Earlier, she told reporters that state officials had no documentation of fish kills from as many as 60 cyanide leaks since the early 1980s. She said the fact that no humans have been harmed by those spills is a positive development.
Laura Skaer, mining association executive director, said the industry wants to use its annual meeting to push its message that environmental protection is its highest priority.
"Look at the areas where pollution is the worst. Poverty is the worst polluter," she said. "The mining industry creates wealth."
But a panel of environmental activists disputed industry claims that mining is good for the environment.
"What happened in Montana sends a real message to the mining industry: that the public expects more," said Dave Kliegman of the Okanogan Highlands Alliance.

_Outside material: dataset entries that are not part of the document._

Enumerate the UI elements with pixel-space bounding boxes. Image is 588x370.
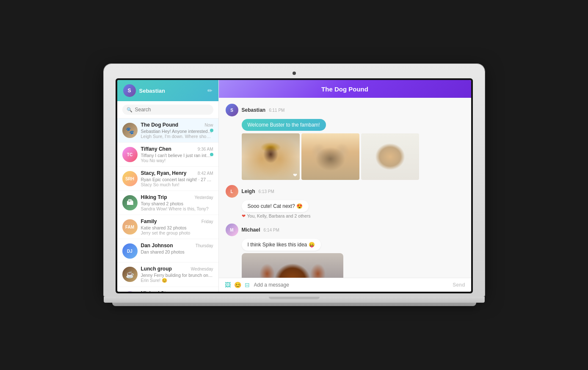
screen: S Sebastian ✏ 🔍 🐾 (117, 80, 471, 292)
conv-time: Thursday (196, 243, 213, 248)
conv-name: Dan Johnson (141, 243, 173, 249)
user-avatar: S (123, 84, 136, 97)
conv-preview-2: Stacy So much fun! (141, 182, 213, 187)
list-item[interactable]: DJ Dan Johnson Thursday Dan shared 20 ph… (117, 239, 218, 262)
photo-grid: ❤ (242, 133, 420, 180)
chat-main: The Dog Pound S Sebastian 6:11 PM Welcom… (219, 80, 471, 292)
conv-name: Lunch group (141, 266, 172, 272)
message-group: L Leigh 6:13 PM Sooo cute! Cat next? 😍 ❤… (226, 185, 464, 218)
msg-time: 6:11 PM (269, 108, 284, 113)
msg-time: 6:14 PM (264, 228, 279, 232)
conv-avatar: 🏔 (122, 195, 138, 210)
screen-bezel: S Sebastian ✏ 🔍 🐾 (116, 78, 473, 293)
conv-avatar: 🐾 (122, 123, 138, 138)
message-bubble: Sooo cute! Cat next? 😍 (242, 200, 309, 212)
msg-avatar: S (226, 104, 238, 116)
conv-preview-2: Erin Sure! 😊 (141, 278, 213, 283)
laptop-lid: S Sebastian ✏ 🔍 🐾 (104, 64, 485, 297)
conv-preview: Jenny Ferry building for brunch on Satur… (141, 273, 213, 278)
reaction-line: ❤ You, Kelly, Barbara and 2 others (242, 213, 464, 218)
laptop-bottom (112, 303, 476, 306)
conv-avatar: MS (122, 291, 138, 292)
message-group: M Michael 6:14 PM I think Spike likes th… (226, 224, 464, 278)
list-item[interactable]: 🏔 Hiking Trip Yesterday Tony shared 2 ph… (117, 191, 218, 215)
conv-name: Family (141, 218, 157, 224)
msg-time: 6:13 PM (259, 189, 274, 194)
sidebar-header: S Sebastian ✏ (117, 80, 218, 101)
list-item[interactable]: ☕ Lunch group Wednesday Jenny Ferry buil… (117, 262, 218, 287)
msg-sender: Michael (242, 227, 260, 233)
conv-preview: Katie shared 32 photos (141, 225, 213, 230)
conv-avatar: FAM (122, 219, 138, 235)
conv-name: Stacy, Ryan, Henry (141, 170, 187, 176)
photo-item: ❤ (242, 133, 300, 180)
conv-avatar: ☕ (122, 267, 138, 282)
message-bubble: I think Spike likes this idea 😛 (242, 239, 321, 251)
photo-item (361, 133, 419, 180)
sidebar-username: Sebastian (139, 88, 165, 94)
conv-preview: Dan shared 20 photos (141, 249, 213, 254)
chat-input-bar: 🖼 😊 ⊟ Send (219, 278, 471, 292)
list-item[interactable]: SRH Stacy, Ryan, Henry 8:42 AM Ryan Epic… (117, 167, 218, 191)
input-icons: 🖼 😊 ⊟ (225, 282, 250, 288)
image-icon[interactable]: 🖼 (225, 282, 231, 288)
conv-preview-2: You No way! (141, 158, 213, 163)
list-item[interactable]: FAM Family Friday Katie shared 32 photos… (117, 215, 218, 239)
unread-dot (210, 129, 213, 132)
conv-time: 9:36 AM (198, 147, 213, 152)
search-box: 🔍 (117, 101, 218, 119)
conv-preview: Tiffany I can't believe I just ran into.… (141, 153, 213, 158)
list-item[interactable]: MS Michael Stone Tuesday Michael shared … (117, 287, 218, 292)
sidebar: S Sebastian ✏ 🔍 🐾 (117, 80, 219, 292)
conv-preview-2: Jerry set the group photo (141, 230, 213, 235)
chat-title: The Dog Pound (321, 86, 368, 93)
photo-item (301, 133, 359, 180)
msg-avatar: L (226, 185, 238, 198)
conv-name: Hiking Trip (141, 194, 167, 200)
conv-preview-2: Leigh Sure, I'm down. Where should... (141, 134, 213, 139)
conv-time: Now (204, 123, 213, 127)
conv-name: The Dog Pound (141, 122, 179, 128)
laptop-wrapper: S Sebastian ✏ 🔍 🐾 (104, 64, 485, 306)
conv-preview: Ryan Epic concert last night! · 27 photo… (141, 177, 213, 182)
conv-name: Michael Stone (141, 290, 175, 292)
conversation-list: 🐾 The Dog Pound Now Sebastian Hey! Anyon… (117, 119, 218, 292)
camera-dot (293, 72, 296, 75)
msg-sender: Leigh (242, 188, 255, 194)
send-button[interactable]: Send (453, 282, 465, 288)
compose-icon[interactable]: ✏ (207, 87, 213, 94)
conv-time: 8:42 AM (198, 171, 213, 176)
unread-dot (210, 153, 213, 156)
conv-time: Friday (202, 219, 213, 224)
message-group: S Sebastian 6:11 PM Welcome Buster to th… (226, 104, 464, 180)
list-item[interactable]: TC Tiffany Chen 9:36 AM Tiffany I can't … (117, 143, 218, 167)
conv-preview: Sebastian Hey! Anyone interested in... (141, 129, 213, 134)
laptop-hinge (269, 297, 320, 299)
message-bubble: Welcome Buster to the fambam! (242, 119, 326, 131)
list-item[interactable]: 🐾 The Dog Pound Now Sebastian Hey! Anyon… (117, 119, 218, 143)
search-icon: 🔍 (127, 107, 133, 113)
conv-preview: Tony shared 2 photos (141, 201, 213, 206)
laptop-base (104, 297, 485, 303)
conv-name: Tiffany Chen (141, 146, 171, 152)
conv-time: Tuesday (197, 291, 213, 292)
reaction-text: You, Kelly, Barbara and 2 others (247, 213, 311, 218)
chat-messages: S Sebastian 6:11 PM Welcome Buster to th… (219, 98, 471, 278)
single-photo (242, 253, 343, 278)
attachment-icon[interactable]: ⊟ (245, 282, 250, 288)
conv-preview-2: Sandra Wow! Where is this, Tony? (141, 206, 213, 211)
conv-avatar: DJ (122, 243, 138, 259)
conv-time: Wednesday (191, 267, 213, 271)
message-input[interactable] (254, 282, 449, 288)
search-input[interactable] (135, 107, 209, 113)
msg-sender: Sebastian (242, 107, 266, 113)
conv-avatar: SRH (122, 171, 138, 186)
chat-header: The Dog Pound (219, 80, 471, 98)
conv-avatar: TC (122, 147, 138, 162)
emoji-icon[interactable]: 😊 (234, 282, 241, 288)
conv-time: Yesterday (194, 195, 213, 200)
msg-avatar: M (226, 224, 238, 236)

While voters in Montana have barred the use of heap leach cyanide at gold mines, Washington state officials are pondering approval of a large-scale open pit gold mine in northern Okanogan County that would use the heap leach method, he said.
Kliegman and Aimee Boulanger of the Mineral Policy Center, a national group advocating reform of the Mining Act of 1872, called for new laws requiring mining companies to use the best available forms of technology.
Michelle Nanni of the Lands Council, a Spokane-based conservation organization, called the industry's threats to take away jobs from communities that object to mining contamination "environmental blackmail."
The industry claims to be friendly to the environment, yet continually fights efforts to clean up northern Idaho's Silver Valley and the Coeur d'Alene River system, she said.
Mineral contamination from the mines has spread through Lake Coeur d'Alene to the Spokane River, which flows through northeastern Washington into the Columbia River, she said.
Martz filled in for Racicot, who was scheduled to deliver the opening address but was traveling in the Middle East with Texas Gov. George W. Bush and other Republican governors.
Racicot sent a brief videotape assuring miners that his state does not take their industry for granted.